Photosynthesis Day 2

Noncyclic Photophosphorylation

The light reactions elevate e-s in 2 steps: 

1. The PS 2 creates a H+ gradient that generates ATP at the ATP Synthase. 

2. PS I generates NADPH and the NADPH “carries” away the e-s.

This is called Noncyclic Photophosphorylation.

Cyclic photophosphorylation

However If PS I can’t pass e-s to NADP the e-s cycles back to PS II & makes more ATP, but no NADPH is produced. There are 18 ATPs and 12 NADPHs required to make one C₆H₁₂O₆.

Calvin Cycle

The Calvin cycle reactions can be divided into three main stages: carbon fixation, reduction, and regeneration of the starting molecule.

Carbon fixation. A CO₂ molecule combines with a five-carbon acceptor molecule, ribulose-1,5-bisphosphate (RuBP). This step makes a six-carbon compound that splits into two molecules of a three-carbon compound, 3-phosphoglyceric acid (3-PGA). This reaction is catalyzed by the enzyme RuBP carboxylase/oxygenase, or rubisco.

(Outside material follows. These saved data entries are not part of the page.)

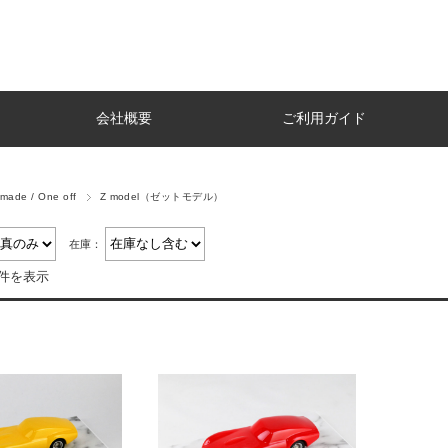
会社概要
ご利用ガイド
made / One off
Z model（ゼットモデル）
在庫：
2件を表示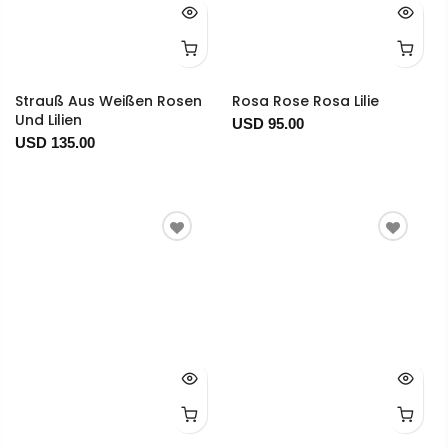
Strauß Aus Weißen Rosen
Rosa Rose Rosa Lilie
Und Lilien
USD 95.00
USD 135.00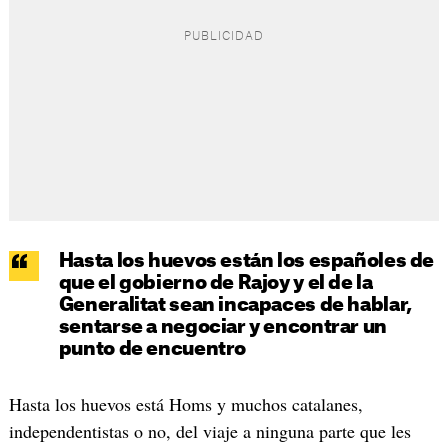
Hasta los huevos están los españoles de
que el gobierno de Rajoy y el de la
Generalitat sean incapaces de hablar,
sentarse a negociar y encontrar un
punto de encuentro
Hasta los huevos está Homs y muchos catalanes,
independentistas o no, del viaje a ninguna parte que les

Reduction. In the second stage, ATP and NADPH are used to convert the 3-PGA molecules into molecules of a three-carbon sugar, glyceraldehyde-3-phosphate (G3P). This stage gets its name because NADPH donates electrons to, or reduces, a three-carbon intermediate to make G3P.

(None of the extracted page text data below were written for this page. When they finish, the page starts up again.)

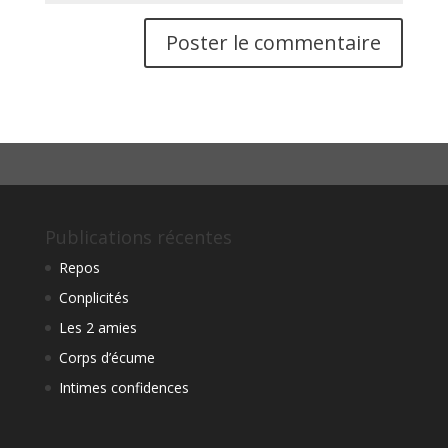
Publications récentes
Repos
Conplicités
Les 2 amies
Corps d’écume
Intimes confidences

Regeneration. Some G3P molecules go to make glucose, while others must be recycled to regenerate the RuBP acceptor. Regeneration requires ATP and involves a complex network of reactions, which my college bio professor liked to call the "carbohydrate scramble."

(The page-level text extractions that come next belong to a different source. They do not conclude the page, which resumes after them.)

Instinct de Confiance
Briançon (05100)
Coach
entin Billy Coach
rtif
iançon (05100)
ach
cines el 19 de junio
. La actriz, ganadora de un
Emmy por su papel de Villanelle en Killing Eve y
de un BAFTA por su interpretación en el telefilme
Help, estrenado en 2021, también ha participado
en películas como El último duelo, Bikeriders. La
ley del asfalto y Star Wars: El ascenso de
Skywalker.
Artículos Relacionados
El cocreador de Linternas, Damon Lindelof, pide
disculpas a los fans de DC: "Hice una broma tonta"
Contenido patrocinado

Three turns of the Calvin cycle are needed to make one G3P molecule that can exit the cycle and go towards making glucose. Let’s summarize the quantities of key molecules that enter and exit the Calvin cycle as one net G3P is made. In three turns of the Calvin cycle: 

Carbon. 3 CO2 molecules combine with 3 RuBP acceptors, making 6 molecules of glyceraldehyde-3-phosphate (G3P).

*1 G3P molecule exits the cycle and goes towards making glucose.

*5 G3P molecules are recycled, regenerating 3 RuBP acceptor molecules.

ATP. 9 ATP are converted to 9 ADP (6 during the fixation step, 3 during the regeneration step).

NADPH. 6 NADPH are converted to 6 NADP+ (during the reduction step).

Calvin (Light Independent Cycle) Steps

Step 1: RuBP (5 carbon molecule) is joined with CO2 at the enzyme rubisco to form a very unstable 6 carbon molecule which quickly breaks into two 3 carbon molecules called 3-PGA.

Step 2: Each 3-PGA gains a phosphate from ATP and H’s from NADPH, making an energized 3 carbon compound G3P. 

                  RuBP + CO2 🡪 2 PGA  

                 2 PGA + 2ATP + 2NADPH 🡪2 G3P

Step 3: G3P molecules begin to accumulate in the stroma (G3P buildup).  

Step 4: When the cycle has turned 6 times and 12 G3P molecules have built up 2 G3Ps are joined to form one 6 carbon sugar.

Step 5:  The remaining 10 G3P molecules are converted back into RuBP to continue the cycle.

Total Energy use:

12 total G3Ps made need 12 ATPs & 12 NADPHs

BUT!  10 G3Ps are converted back to 5 RuBPs this needs 6 ATPs so…

Total Energy use:

12 total G3Ps made need 12 ATPs & 12 NADPHs

BUT!  10 G3Ps are converted back to 5 RuBPs this needs 6 ATPs so…

18 ATPs and 12 NADPHs required for one molecule of Glucose

In three turns of the Calvin cycle:

A G3P molecule contains three fixed carbon atoms, so it takes two G3Ps to build a six-carbon glucose molecule. It would take six turns of the cycle, or 6 CO2s, 18 ATP, and 12 NADPH, to produce one molecule of glucose.